Tras abandonar la compañía, encontró la libertad para expresar sin reservas su visión crítica sobre la industria. Según su análisis, las grandes empresas de Silicon Valley están destinando enormes sumas de dinero a iniciativas que no conducen a la inteligencia artificial hacia los objetivos prometidos, mientras las fallas de estos sistemas se multiplican y “se acumulan como coches en un accidente”.

“Existe un efecto manada donde todos en Silicon Valley tienen que trabajar en lo mismo (...) Esto no deja mucho espacio para otros enfoques que podrían ser mucho más prometedores a largo plazo”, precisó en una entrevista para The New York Times.
De acuerdo con LeCun, los modelos de lenguaje actuales, como los que impulsan herramientas populares de IA conversacional, presentan limitaciones estructurales importantes. A su juicio, este tipo de sistemas no representa el camino adecuado para alcanzar una inteligencia comparable a la humana, y mucho menos un nivel superior.

Además, el investigador ha sido enfático en señalar que la industria ha concentrado casi todos sus esfuerzos en este enfoque. Según su visión, la dependencia excesiva de los LLM ha reducido la exploración de alternativas más prometedoras para el desarrollo de una inteligencia artificial verdaderamente avanzada.
Durante su etapa en Meta, LeCun promovió con firmeza la investigación abierta como motor del progreso tecnológico. Consideraba que compartir conocimientos y resultados de forma libre permitiría “progresar más rápido” y, al mismo tiempo, disminuir los riesgos asociados a desarrollos cerrados y opacos.

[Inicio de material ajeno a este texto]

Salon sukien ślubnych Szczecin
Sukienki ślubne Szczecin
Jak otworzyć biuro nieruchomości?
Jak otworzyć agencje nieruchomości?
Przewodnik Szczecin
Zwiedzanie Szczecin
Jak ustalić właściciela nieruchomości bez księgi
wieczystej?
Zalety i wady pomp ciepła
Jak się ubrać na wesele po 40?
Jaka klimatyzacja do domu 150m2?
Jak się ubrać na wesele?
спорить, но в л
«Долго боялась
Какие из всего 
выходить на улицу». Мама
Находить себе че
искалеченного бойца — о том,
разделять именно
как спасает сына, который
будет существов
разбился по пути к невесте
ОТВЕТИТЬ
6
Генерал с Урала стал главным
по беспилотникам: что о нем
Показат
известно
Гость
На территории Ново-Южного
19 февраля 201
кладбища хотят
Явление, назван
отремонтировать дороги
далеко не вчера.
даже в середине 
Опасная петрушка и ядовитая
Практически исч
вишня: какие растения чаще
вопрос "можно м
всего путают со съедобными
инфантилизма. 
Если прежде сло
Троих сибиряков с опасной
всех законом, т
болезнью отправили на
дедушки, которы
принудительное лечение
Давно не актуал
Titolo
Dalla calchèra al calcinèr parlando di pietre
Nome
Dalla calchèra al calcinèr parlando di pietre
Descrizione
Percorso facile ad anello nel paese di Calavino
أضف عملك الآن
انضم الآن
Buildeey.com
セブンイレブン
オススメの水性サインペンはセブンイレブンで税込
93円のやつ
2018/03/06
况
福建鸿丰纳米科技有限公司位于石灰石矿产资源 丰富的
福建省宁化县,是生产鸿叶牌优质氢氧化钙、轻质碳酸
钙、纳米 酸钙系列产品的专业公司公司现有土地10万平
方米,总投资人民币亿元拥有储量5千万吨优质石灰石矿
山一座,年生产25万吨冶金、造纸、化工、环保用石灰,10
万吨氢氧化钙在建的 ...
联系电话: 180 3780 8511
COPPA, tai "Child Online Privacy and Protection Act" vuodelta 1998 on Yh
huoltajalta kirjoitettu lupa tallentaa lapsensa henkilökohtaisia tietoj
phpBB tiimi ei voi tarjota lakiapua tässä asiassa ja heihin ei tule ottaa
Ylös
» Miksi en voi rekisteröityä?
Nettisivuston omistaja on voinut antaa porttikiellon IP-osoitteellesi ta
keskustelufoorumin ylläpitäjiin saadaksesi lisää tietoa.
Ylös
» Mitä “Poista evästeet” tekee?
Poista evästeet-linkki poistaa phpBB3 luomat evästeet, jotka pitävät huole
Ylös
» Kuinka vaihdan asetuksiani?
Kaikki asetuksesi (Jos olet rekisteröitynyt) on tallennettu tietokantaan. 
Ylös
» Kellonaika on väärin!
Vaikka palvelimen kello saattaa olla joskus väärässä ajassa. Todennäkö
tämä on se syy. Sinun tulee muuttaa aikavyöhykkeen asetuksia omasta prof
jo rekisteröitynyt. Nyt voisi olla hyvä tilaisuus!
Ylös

Sin embargo, advierte que muchas compañías están abandonando ese principio para proteger su ventaja competitiva, lo que podría volverse en su contra. En ese contexto, estima que China avanza con mayor agilidad y podría superar a Silicon Valley, impulsada por talento e ideas que, según él, en Estados Unidos suelen subestimarse por una sensación de superioridad difícil de romper.
Para LeCun, el concepto de inteligencia artificial general no solo es incorrecto, sino que también entraña riesgos al alimentar expectativas poco realistas. A su juicio, la idea de sistemas con conciencia propia capaces de reemplazar a los seres humanos no corresponde con el estado actual de la tecnología ni con escenarios plausibles a futuro.

El experto reitera su rechazo a ese término en distintos espacios públicos y recientemente expresó su cansancio por su uso constante durante un evento de Nvidia. En ese contexto, subrayó que la IA está destinada a convertirse en una herramienta poderosa, no en una amenaza autónoma”.
Según su visión, la inteligencia artificial será un apoyo clave para los trabajadores al facilitar tareas rutinarias y procesos automatizables, pero no llegará a sustituir a las personas. En contraposición a las advertencias de figuras como Sam Altman o Elon Musk, sostiene que la tecnología carece de la capacidad necesaria para reemplazar por completo el trabajo humano.